Manuarii Hauata

Personal information
- Date of birth: March 17, 1994 (age 32)
- Place of birth: Tahiti
- Position: Midfielder

Team information
- Current team: A.S. Central Sport

International career
- Years: Team / Apps / (Gls)
- 2011: Tahiti U-17 / 5 / (0)
- Tahiti U-23
- 2015: Tahiti / 1 / (0)

Medal record
Men's football
Representing Tahiti
Pacific Games
| Silver medal – second place | 2015 Papua New Guinea |  |

= Manuarii Hauata =

Tahitian footballer (born 1994)

Manuarii Hauata (born March 17, 1994) is a footballer playing for A.S. Central Sport and the Tahiti national football team.

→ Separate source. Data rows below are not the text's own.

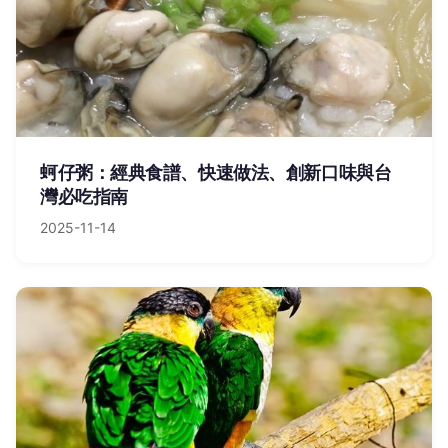
蚵仔粥：經典食譜、快速做法、創新口味與台
灣必吃指南
2025-11-14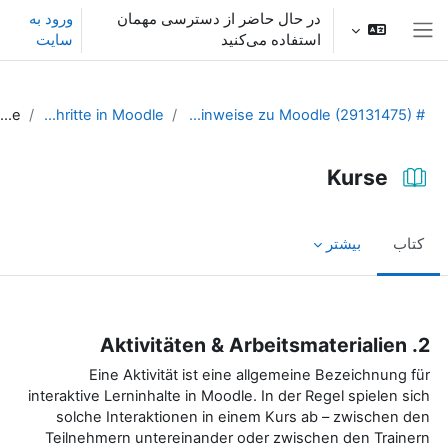
ش به محتوای اصلی
در حال حاضر از دسترسی مهمان
ورود به
استفاده می‌کنید
سایت
پنل کناری
Kurse
Erste Schritte in Moodle
# Allgemeine Hinweise zu Moodle (29131475)
Kurse
کتاب
بیشتر
نیازمندی‌های تکمیل
2. Aktivitäten & Arbeitsmaterialien
Eine Aktivität ist eine allgemeine Bezeichnung für
interaktive Lerninhalte in Moodle. In der Regel spielen sich
solche Interaktionen in einem Kurs ab – zwischen den
Teilnehmern untereinander oder zwischen den Trainern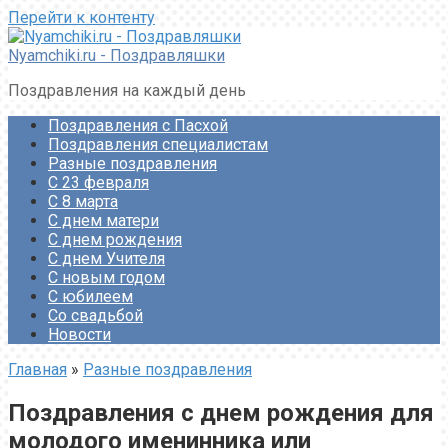
Перейти к контенту
Nyamchiki.ru - Поздравляшки
Поздравления на каждый день
Поздравления с Пасхой
Поздравления специалистам
Разные поздравления
С 23 февраля
С 8 марта
С днем матери
С днем рождения
С днем Учителя
С новым годом
С юбилеем
Со свадьбой
Новости
Главная
»
Разные поздравления
Поздравления с днем рождения для
молодого именинника или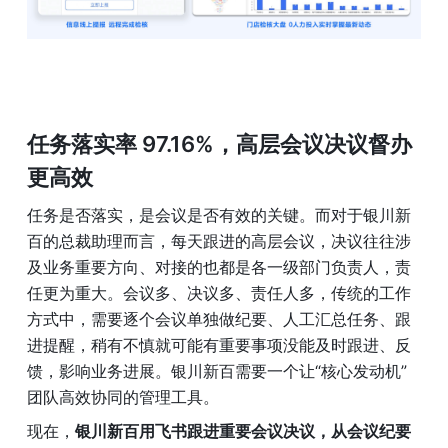
任务落实率 97.16%，高层会议决议督办
更高效
任务是否落实，是会议是否有效的关键。而对于银川新
百的总裁助理而言，每天跟进的高层会议，决议往往涉
及业务重要方向、对接的也都是各一级部门负责人，责
任更为重大。会议多、决议多、责任人多，传统的工作
方式中，需要逐个会议单独做纪要、人工汇总任务、跟
进提醒，稍有不慎就可能有重要事项没能及时跟进、反
馈，影响业务进展。银川新百需要一个让“核心发动机”
团队高效协同的管理工具。
现在，
银川新百用飞书跟进重要会议决议，从会议纪要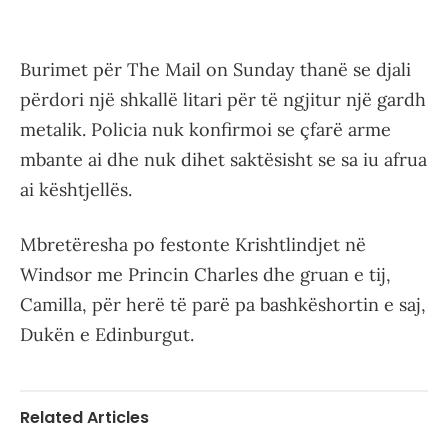
Burimet për The Mail on Sunday thanë se djali
përdori një shkallë litari për të ngjitur një gardh
metalik. Policia nuk konfirmoi se çfarë arme
mbante ai dhe nuk dihet saktësisht se sa iu afrua
ai kështjellës.
Mbretëresha po festonte Krishtlindjet në
Windsor me Princin Charles dhe gruan e tij,
Camilla, për herë të parë pa bashkëshortin e saj,
Dukën e Edinburgut.
Related Articles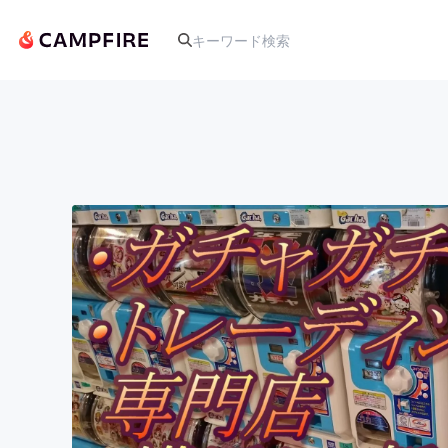
人気のプロジェクト
アート・写真
テクノロジー・ガジェット
映像・映画
ビジネス・起業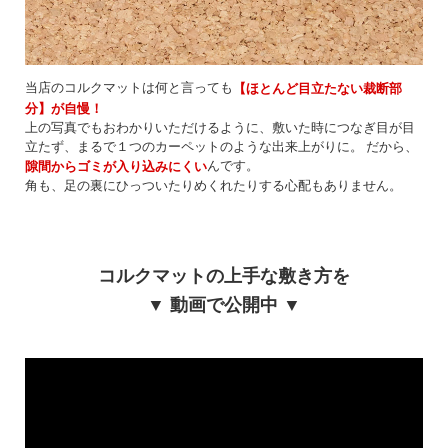
当店のコルクマットは何と言っても
【ほとんど目立たない裁断部
分】が自慢！
上の写真でもおわかりいただけるように、敷いた時につなぎ目が目
立たず、まるで１つのカーペットのような出来上がりに。 だから、
んです。
隙間からゴミが入り込みにくい
角も、足の裏にひっついたりめくれたりする心配もありません。
コルクマットの上手な敷き方を
▼ 動画で公開中 ▼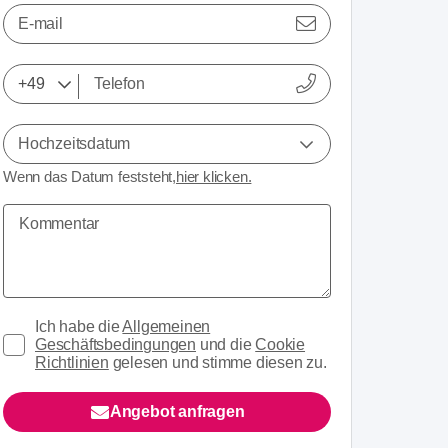
E-mail
Hochzeitsdatum
Wenn das Datum feststeht,
hier klicken.
Ich habe die
Allgemeinen
Geschäftsbedingungen
und die
Cookie
Richtlinien
gelesen und stimme diesen zu.
Angebot anfragen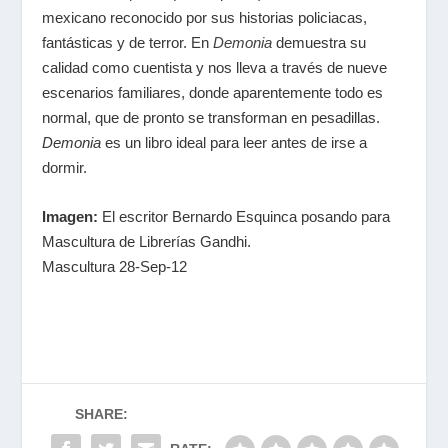
mexicano reconocido por sus historias policiacas,
fantásticas y de terror. En
Demonia
demuestra su
calidad como cuentista y nos lleva a través de nueve
escenarios familiares, donde aparentemente todo es
normal, que de pronto se transforman en pesadillas.
Demonia
es un libro ideal para leer antes de irse a
dormir.
Imagen:
El escritor Bernardo Esquinca posando para
Mascultura de Librerías Gandhi.
Mascultura 28-Sep-12
SHARE: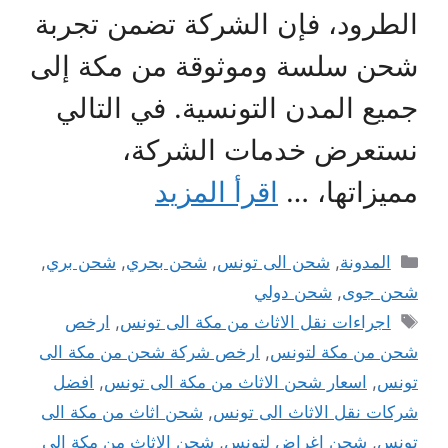
الطرود، فإن الشركة تضمن تجربة
شحن سلسة وموثوقة من مكة إلى
جميع المدن التونسية. في التالي
نستعرض خدمات الشركة،
مميزاتها، …
اقرأ المزيد
التصنيفات
المدونة
,
شحن الى تونس
,
شحن بحري
,
شحن بري
,
شحن جوى
,
شحن دولي
الوسوم
اجراءات نقل الاثاث من مكة الى تونس
,
ارخص
شحن من مكة لتونس
,
ارخص شركة شحن من مكة الى
تونس
,
اسعار شحن الاثاث من مكة الى تونس
,
افضل
شركات نقل الاثاث الى تونس
,
شحن اثاث من مكة الى
تونس
,
شحن اغراض لتونس
,
شحن الاثاث من مكة الى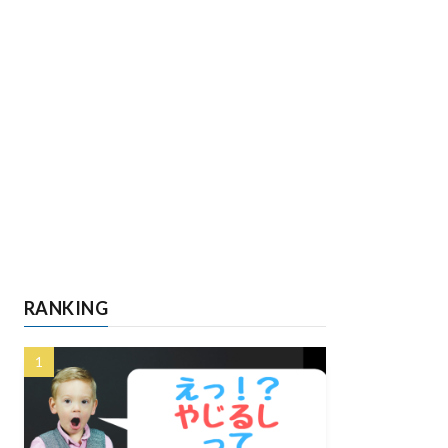
RANKING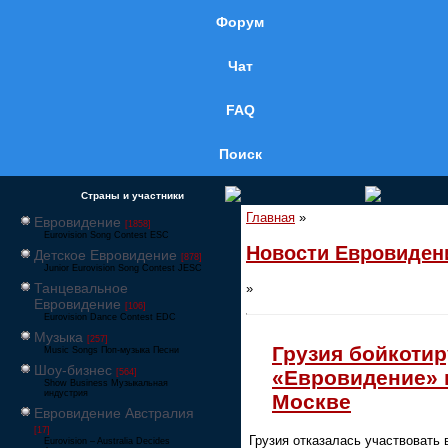
Форум
Чат
FAQ
Поиск
Страны и участники
Главная
»
Евровидение
[1858]
Eurovision Song Contest ESC
Новости Евровиден
Детское Евровидение
[878]
Junior Eurovision Song Contest JESC
Танцевальное
»
Евровидение
[106]
Eurovision Dance Contest EDC
Музыка
[257]
Грузия бойкотир
Music Songs Поп-музыка Песни
Шоу-бизнес
«Евровидение» 
[564]
Show Business Музыкальная
индустрия
Москве
Евровидение Австралия
[17]
Грузия отказалась участвовать 
Eurovision – Australia Decides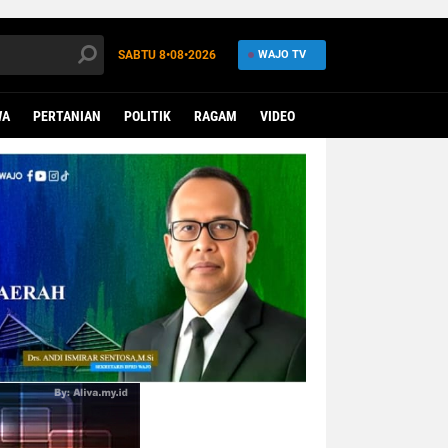
SABTU
8•08•2026
WAJO TV
WA
PERTANIAN
POLITIK
RAGAM
VIDEO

==Key International Matches==
2015 Pacific Games quarter-final vs Fiji U-23

At the 2015 Pacific Games football playoff to reach the semi-finals, Tahitian Manuarii got booked twice and was given a red card. Meanwhile, despite his red card, Tahiti drew that match with 9 players (Thibaut Pito was also booked twice) resulting in their guaranteed place in the semi-finals.

2015 Pacific Games group stage- vs FS Micronesia U-23

Hauata scored a hat trick in Tahiti's record 30–0 decimation of the Federated States of Micronesia national under-23 football team at the 2015 Pacific Games.

2018 FIFA World Cup qualification (OFC) match- vs Solomon Islands

Made his professional international debut when put on for No.18 Tefai Faehau in the 81st minute, playing a mere 9 minutes.